Evaluate Your Agent
TerminalWorld provides the task dataset. Evaluation runs through Harbor — an open framework for benchmarking agents on terminal tasks in isolated Docker environments.
How it fits together
01 Set up Harbor
Harbor handles Docker environment management, agent scaffolding, and automated grading. Follow the official setup guide to get it running:
Harbor setup guide ↗02 Load the TerminalWorld dataset
The task dataset is hosted on HuggingFace. Point Harbor at it when configuring your benchmark run.
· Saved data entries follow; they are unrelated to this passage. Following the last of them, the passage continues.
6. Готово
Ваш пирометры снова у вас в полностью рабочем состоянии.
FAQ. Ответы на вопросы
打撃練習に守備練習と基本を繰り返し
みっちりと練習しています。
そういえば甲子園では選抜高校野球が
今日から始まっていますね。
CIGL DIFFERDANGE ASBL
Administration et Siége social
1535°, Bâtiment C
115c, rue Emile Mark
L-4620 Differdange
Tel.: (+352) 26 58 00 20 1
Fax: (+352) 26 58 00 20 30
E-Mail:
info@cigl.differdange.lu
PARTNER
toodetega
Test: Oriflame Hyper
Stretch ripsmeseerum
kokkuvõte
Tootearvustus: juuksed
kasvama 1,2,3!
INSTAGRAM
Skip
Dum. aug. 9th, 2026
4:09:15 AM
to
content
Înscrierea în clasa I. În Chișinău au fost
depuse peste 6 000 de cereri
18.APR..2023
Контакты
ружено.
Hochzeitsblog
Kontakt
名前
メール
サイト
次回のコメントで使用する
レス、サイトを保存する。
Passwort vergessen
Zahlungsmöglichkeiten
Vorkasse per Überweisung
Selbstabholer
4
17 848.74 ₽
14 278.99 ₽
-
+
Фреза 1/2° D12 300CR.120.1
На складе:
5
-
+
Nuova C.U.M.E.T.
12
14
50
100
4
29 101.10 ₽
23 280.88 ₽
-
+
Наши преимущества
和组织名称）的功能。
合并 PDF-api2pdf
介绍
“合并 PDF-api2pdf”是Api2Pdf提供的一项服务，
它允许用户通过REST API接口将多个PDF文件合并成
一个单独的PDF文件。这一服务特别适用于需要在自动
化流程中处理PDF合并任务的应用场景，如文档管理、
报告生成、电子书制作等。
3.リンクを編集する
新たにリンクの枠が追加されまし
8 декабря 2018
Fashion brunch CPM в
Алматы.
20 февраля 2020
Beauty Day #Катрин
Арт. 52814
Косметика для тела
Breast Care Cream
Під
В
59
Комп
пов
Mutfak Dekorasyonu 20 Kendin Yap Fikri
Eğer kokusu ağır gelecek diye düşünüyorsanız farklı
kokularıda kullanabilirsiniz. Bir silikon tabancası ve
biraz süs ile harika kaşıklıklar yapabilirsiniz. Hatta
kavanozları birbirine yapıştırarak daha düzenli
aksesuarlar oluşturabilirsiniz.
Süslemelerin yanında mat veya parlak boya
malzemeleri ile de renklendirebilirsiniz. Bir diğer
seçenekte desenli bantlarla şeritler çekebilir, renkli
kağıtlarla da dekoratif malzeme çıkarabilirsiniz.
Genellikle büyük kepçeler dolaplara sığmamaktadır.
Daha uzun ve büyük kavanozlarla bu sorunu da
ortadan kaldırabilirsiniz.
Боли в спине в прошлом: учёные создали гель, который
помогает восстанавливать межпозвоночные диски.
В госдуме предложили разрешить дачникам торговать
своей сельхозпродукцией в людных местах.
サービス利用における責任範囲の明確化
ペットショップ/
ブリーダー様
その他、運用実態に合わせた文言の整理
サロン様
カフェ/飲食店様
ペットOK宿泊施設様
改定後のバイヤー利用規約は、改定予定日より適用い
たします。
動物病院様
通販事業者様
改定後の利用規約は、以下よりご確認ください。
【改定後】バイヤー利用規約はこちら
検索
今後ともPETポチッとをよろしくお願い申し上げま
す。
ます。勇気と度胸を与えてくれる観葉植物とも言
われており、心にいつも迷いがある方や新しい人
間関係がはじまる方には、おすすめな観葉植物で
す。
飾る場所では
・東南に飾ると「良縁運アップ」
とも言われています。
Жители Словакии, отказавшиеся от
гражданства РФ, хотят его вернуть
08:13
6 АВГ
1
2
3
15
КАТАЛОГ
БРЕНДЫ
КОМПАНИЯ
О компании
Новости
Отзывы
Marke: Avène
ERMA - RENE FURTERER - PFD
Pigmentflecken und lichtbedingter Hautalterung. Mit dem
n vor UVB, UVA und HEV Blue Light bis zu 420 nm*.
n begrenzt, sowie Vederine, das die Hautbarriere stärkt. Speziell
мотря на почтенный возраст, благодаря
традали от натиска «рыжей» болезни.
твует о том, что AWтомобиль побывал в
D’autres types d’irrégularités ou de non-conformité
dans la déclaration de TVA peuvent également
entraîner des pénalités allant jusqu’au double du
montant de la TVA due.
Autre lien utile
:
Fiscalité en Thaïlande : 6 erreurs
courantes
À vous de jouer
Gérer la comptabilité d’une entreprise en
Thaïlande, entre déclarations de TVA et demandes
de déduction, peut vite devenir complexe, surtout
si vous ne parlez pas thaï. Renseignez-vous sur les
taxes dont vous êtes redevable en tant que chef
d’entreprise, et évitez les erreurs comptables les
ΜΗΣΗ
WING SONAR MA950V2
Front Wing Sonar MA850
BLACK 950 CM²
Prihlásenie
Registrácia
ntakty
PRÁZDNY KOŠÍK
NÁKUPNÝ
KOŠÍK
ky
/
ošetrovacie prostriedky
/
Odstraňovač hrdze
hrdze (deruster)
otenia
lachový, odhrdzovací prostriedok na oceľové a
$ huggingface-cli download EuniAI/TerminalWorld \
--repo-type dataset \
--local-dir ./terminalworld-tasks 03 Run your agent
Use Harbor to run your agent against the TerminalWorld tasks. Each task executes in an isolated Docker container with automated pass/fail grading. See the Harbor docs for agent interface details.
# Example — refer to Harbor docs for exact flags
$ harbor eval \
--benchmark ./terminalworld-tasks \
--agent your_agent.py \
--output results.json
Running 1,530 tasks across 18 categories...
✓ Complete — pass rate: 62.5% 04 Submit to the leaderboard
Got results? Open a pull request to
data/leaderboard.json
in the GitHub repo. Include your results.json
and model details. Results are verified and published within 48 hours.